Bloqueaban el paso de la carretera por la que conducía y no parecían querer ir a ningún lado. Toqué bocina un par de veces, incluso grité desde adentro del auto, y nada. ¿Debería bajarme? Llovía a cántaros y aunque por suerte no hacía demasiado frío, la idea de conducir empapada las próximas tres horas hasta el pueblo más cercano, no me hacía ninguna gracia.
Estaba a punto de bajarme a mover las ovejas yo misma si tenía que hacerlo, cuando de repente, en el horizonte apareció una figura. El agua que corría por los vidrios no me dejaba distinguirla bien, pero definitivamente era un hombre a caballo. Se acercaba hacia mí, o hacia las ovejas, a paso apresurado, y cuando estuvo lo suficientemente cerca, bajé un poco la ventanilla para hablarle.
Para mi sorpresa, el hombre era increíblemente guapo. El término dios nórdico –nunca mejor usado, dada la región en la que me encontraba– vino inmediatamente a mi mente, al ver sus penetrantes ojos azules, ese cabello rubio que le llegaba hasta los hombros, y los músculos bien definidos de su pecho, que parecían esculpidos por el propio Miguel Ángel. En mi defensa, no era mi culpa que este granjero hubiera decidido salir a cabalgar en la lluvia vistiendo una camisa blanca que obviamente se pegaba a su cuerpo por el peso del agua, dejando muy poco a la imaginación. Yo era de Estados Unidos, y en mi país los granjeros no vestían así.
—¿Necesitas ayuda? –preguntó el hombre, interrumpiendo mis pensamientos menos que puros.
Tragué saliva antes de contestar.
—Sí, ¿serías tan amable de mover a tus ovejas?
El hombre rió.
—No son mías, pero lo intentaré.
En ese momento, silbó con destreza, y de la nada apareció de entre el pastizal, un hermoso perro pastor negro y blanco. Conocía la raza de las películas pero nunca había visto uno en vivo y en directo.
El hombre le dijo algo en escocés que ni siquiera traté de comprender, y el perro comenzó a guiar a las ovejas hacia un costado de la ruta. Realmente era un animal precioso y obviamente muy inteligente.
—Para ser que no son tus ovejas, tu perro y tú sí que saben manejarlas –comenté, acercándome a la ventanilla.

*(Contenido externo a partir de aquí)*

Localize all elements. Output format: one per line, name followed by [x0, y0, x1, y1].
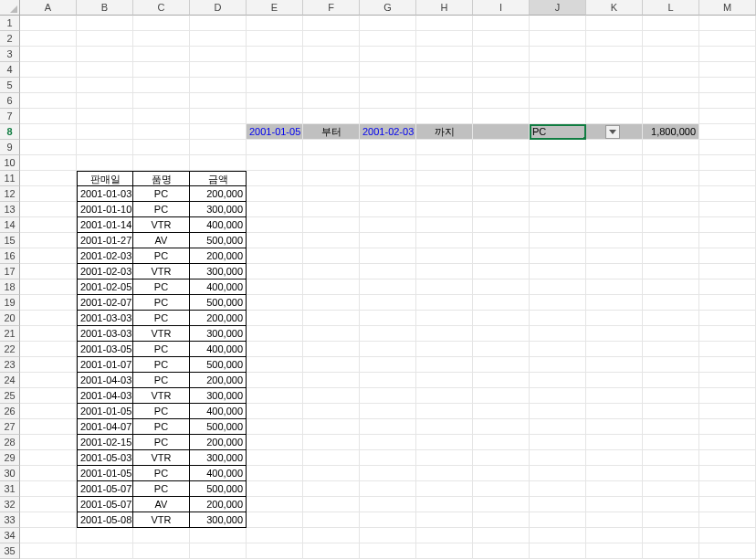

—Todos los perros de esta zona son entrenados para esto. Su nombre es Freya.
—Eres preciosa Freya –dije sonriéndole. ¿Y tú eres?
—Me llamo Magnus –respondió, evidentemente no viendo la necesidad de revelar su apellido.

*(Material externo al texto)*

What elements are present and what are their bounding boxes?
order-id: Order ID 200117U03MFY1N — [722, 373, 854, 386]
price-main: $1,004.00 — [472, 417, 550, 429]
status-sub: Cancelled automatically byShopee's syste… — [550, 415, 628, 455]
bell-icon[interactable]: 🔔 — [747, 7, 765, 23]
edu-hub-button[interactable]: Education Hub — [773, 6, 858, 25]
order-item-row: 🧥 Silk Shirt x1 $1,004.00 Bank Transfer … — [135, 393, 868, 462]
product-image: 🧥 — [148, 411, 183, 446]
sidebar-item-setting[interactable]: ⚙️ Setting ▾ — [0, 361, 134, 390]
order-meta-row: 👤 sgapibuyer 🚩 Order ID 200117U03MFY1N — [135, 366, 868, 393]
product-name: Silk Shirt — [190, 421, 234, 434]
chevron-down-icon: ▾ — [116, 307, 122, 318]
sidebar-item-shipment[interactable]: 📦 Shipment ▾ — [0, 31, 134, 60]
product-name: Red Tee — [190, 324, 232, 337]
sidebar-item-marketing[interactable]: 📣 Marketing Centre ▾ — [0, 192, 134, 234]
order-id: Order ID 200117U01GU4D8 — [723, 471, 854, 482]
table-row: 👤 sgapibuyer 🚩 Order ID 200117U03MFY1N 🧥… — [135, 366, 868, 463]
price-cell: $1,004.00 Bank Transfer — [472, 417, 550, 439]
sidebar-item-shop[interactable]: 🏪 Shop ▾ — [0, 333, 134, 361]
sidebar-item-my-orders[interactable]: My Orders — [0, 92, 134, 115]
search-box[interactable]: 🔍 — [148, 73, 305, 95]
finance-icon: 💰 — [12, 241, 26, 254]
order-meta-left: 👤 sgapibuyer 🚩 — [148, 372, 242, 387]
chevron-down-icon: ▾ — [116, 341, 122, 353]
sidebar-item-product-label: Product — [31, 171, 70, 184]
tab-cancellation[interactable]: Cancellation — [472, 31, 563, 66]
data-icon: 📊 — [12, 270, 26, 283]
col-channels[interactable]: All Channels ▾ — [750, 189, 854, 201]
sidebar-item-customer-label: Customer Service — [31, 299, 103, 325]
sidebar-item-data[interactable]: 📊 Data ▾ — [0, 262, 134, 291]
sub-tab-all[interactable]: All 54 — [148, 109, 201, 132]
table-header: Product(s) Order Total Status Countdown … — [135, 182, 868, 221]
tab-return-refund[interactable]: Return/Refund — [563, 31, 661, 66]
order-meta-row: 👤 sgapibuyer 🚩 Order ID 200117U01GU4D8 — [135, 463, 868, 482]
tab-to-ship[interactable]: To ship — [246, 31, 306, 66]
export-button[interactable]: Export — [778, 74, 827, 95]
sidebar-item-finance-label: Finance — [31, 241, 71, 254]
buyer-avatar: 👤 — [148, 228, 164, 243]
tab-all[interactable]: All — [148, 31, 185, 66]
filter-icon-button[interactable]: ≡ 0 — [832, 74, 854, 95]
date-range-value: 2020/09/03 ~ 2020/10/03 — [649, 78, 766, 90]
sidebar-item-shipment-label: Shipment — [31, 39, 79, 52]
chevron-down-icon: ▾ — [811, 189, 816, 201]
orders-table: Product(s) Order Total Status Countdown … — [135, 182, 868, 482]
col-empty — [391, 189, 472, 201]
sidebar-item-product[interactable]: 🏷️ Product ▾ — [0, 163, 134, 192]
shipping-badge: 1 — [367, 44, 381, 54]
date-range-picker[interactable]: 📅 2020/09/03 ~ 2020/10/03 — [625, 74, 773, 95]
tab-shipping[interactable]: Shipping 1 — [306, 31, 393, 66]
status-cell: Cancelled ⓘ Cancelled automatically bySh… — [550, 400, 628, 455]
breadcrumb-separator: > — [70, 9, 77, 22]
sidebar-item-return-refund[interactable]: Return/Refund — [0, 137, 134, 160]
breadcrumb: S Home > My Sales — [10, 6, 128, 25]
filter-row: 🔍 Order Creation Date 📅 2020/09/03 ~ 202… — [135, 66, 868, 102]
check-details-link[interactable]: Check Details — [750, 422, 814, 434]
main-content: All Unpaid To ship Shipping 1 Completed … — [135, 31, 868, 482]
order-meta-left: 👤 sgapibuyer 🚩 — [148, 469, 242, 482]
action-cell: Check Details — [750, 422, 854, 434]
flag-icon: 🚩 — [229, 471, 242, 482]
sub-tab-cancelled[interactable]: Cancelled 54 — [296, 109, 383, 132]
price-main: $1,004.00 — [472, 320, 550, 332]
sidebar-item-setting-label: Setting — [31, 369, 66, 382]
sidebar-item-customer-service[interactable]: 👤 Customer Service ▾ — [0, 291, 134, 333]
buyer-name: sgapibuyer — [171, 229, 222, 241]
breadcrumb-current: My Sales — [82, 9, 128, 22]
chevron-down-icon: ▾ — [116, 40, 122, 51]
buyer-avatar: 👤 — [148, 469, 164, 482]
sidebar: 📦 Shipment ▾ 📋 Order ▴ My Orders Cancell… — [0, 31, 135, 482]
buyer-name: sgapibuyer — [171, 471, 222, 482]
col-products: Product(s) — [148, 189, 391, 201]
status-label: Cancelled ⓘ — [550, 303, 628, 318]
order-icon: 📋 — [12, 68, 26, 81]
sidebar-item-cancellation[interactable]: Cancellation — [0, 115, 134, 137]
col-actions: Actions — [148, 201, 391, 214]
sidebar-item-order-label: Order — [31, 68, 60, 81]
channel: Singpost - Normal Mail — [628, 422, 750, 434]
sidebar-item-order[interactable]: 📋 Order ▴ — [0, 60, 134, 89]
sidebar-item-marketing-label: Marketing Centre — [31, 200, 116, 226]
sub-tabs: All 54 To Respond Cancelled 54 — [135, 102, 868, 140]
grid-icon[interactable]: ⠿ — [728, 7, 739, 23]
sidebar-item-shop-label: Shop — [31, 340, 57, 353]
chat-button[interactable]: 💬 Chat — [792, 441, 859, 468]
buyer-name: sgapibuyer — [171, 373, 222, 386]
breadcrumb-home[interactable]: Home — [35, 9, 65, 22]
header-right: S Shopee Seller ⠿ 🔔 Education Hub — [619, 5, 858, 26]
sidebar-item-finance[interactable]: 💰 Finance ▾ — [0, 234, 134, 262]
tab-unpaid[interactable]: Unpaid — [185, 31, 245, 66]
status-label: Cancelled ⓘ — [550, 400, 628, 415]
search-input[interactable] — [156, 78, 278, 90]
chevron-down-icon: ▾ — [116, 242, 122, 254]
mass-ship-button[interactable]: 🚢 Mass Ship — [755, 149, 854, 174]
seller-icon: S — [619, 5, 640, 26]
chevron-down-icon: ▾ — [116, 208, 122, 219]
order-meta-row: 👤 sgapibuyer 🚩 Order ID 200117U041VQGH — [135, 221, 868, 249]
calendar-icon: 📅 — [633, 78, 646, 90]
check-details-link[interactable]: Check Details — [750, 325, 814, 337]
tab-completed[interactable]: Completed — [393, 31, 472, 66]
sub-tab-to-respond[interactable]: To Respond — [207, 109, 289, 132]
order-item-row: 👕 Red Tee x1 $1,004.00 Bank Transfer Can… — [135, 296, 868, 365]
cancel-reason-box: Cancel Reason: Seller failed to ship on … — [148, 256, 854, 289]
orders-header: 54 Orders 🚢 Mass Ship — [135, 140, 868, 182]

—Bueno, muchas gracias por tu ayuda, Magnus. Mi nombre es Sophie. Si me disculpas, debo continuar, aún tengo unas tres horas de viaje.

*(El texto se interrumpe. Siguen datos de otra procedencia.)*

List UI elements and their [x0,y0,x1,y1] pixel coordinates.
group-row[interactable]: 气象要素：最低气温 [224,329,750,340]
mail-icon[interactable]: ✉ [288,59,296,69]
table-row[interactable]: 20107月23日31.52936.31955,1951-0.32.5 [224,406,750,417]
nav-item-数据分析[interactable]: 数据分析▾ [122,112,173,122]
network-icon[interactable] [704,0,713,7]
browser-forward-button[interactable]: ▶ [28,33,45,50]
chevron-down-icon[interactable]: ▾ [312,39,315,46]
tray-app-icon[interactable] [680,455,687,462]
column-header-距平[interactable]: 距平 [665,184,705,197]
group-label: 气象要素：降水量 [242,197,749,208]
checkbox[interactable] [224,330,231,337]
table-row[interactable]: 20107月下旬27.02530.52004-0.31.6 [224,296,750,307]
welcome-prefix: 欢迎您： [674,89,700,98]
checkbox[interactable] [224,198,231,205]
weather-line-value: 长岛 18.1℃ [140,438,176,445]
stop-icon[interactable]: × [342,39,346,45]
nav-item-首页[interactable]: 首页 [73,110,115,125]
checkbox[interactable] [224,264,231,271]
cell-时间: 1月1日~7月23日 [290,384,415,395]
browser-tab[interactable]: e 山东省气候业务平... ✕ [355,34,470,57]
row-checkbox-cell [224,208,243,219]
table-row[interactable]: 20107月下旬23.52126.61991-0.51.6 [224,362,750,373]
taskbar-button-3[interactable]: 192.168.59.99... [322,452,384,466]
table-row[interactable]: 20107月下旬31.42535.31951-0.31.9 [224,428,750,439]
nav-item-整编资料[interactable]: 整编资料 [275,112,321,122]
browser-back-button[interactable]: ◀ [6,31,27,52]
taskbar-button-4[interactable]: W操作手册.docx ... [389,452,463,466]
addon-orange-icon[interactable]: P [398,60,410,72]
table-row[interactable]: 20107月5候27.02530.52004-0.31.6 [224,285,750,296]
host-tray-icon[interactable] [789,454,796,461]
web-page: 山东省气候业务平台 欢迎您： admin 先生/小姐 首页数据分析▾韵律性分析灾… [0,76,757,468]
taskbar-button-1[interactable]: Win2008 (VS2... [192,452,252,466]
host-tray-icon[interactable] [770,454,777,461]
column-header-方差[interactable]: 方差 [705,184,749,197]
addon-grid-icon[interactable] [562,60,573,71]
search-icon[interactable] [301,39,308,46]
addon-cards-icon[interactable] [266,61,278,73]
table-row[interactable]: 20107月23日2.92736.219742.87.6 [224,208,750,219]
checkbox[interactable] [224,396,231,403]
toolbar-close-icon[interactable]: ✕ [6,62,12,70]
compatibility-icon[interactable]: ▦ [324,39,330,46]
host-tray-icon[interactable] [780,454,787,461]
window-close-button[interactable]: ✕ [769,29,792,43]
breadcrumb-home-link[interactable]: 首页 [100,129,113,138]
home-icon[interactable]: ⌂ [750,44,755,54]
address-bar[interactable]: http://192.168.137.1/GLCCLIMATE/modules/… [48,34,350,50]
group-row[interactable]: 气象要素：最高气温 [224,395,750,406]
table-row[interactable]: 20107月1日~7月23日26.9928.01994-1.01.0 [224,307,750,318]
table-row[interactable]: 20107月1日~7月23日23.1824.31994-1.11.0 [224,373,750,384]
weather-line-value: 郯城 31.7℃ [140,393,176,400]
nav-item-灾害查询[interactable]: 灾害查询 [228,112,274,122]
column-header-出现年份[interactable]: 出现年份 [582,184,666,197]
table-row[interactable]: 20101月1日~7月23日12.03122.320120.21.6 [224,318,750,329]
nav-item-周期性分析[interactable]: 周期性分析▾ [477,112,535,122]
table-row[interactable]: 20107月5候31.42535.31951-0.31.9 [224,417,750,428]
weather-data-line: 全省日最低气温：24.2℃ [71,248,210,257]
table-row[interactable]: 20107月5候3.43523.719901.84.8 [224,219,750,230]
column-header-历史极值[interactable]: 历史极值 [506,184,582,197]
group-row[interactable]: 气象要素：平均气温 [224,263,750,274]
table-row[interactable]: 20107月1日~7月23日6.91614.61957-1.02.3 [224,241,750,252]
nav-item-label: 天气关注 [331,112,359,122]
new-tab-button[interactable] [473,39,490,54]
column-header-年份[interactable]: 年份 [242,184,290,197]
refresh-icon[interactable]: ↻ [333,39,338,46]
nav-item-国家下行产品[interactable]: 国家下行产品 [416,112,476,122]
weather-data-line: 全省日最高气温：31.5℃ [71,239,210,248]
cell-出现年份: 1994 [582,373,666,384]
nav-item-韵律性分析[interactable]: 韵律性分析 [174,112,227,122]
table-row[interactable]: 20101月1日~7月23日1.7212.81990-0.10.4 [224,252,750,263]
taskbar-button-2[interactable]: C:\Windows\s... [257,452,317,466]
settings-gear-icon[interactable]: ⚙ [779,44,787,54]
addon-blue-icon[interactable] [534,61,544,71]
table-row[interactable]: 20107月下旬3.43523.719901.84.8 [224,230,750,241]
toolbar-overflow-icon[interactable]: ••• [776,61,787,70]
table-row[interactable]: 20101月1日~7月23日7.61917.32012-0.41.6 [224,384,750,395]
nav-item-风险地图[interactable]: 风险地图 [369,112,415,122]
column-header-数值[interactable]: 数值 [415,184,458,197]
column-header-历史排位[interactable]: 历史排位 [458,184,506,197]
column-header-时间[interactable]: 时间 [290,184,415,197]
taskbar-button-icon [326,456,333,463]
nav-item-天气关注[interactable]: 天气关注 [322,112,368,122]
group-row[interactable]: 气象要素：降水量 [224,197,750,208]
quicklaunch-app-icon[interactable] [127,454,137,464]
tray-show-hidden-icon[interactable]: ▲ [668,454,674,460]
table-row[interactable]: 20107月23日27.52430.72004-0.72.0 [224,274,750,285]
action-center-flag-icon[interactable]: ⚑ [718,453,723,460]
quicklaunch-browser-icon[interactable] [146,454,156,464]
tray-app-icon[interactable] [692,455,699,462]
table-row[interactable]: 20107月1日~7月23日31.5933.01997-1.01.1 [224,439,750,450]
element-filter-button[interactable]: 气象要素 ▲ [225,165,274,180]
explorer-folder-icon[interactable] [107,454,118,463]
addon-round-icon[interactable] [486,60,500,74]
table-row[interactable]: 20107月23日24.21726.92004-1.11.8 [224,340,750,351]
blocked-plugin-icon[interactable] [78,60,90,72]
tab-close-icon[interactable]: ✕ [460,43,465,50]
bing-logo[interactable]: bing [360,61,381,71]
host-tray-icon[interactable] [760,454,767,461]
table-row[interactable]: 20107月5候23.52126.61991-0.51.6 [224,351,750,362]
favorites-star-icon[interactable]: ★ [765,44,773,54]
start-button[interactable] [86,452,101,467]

Magnus asintió con la cabeza y jaló con firmeza las riendas de su caballo hacia atrás, hasta que este retrocedió, liberando por completo el paso de la carretera.
En ese momento intenté volver a arrancar el auto sólo para descubrir que nada sucedía. Volví a intentar… y nada. Al parecer estaba varada aquí, en medio de la nada, con una lluvia torrencial y un apuesto extraño mirándome del otro lado de la ventanilla.